▶ [Problem] Print, please, the line that contains "Загальна протяжність системи з усіма" and each line after it to the end of the entries, unchanged and with nothing else.

Saved data entries
==================================================

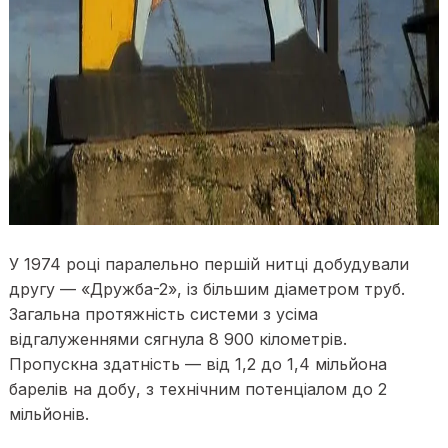
У 1974 році паралельно першій нитці добудували
другу — «Дружба-2», із більшим діаметром труб.
Загальна протяжність системи з усіма
відгалуженнями сягнула 8 900 кілометрів.
Пропускна здатність — від 1,2 до 1,4 мільйона
барелів на добу, з технічним потенціалом до 2
мільйонів.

==================================================

▶ [Task solution]
Загальна протяжність системи з усіма
відгалуженнями сягнула 8 900 кілометрів.
Пропускна здатність — від 1,2 до 1,4 мільйона
барелів на добу, з технічним потенціалом до 2
мільйонів.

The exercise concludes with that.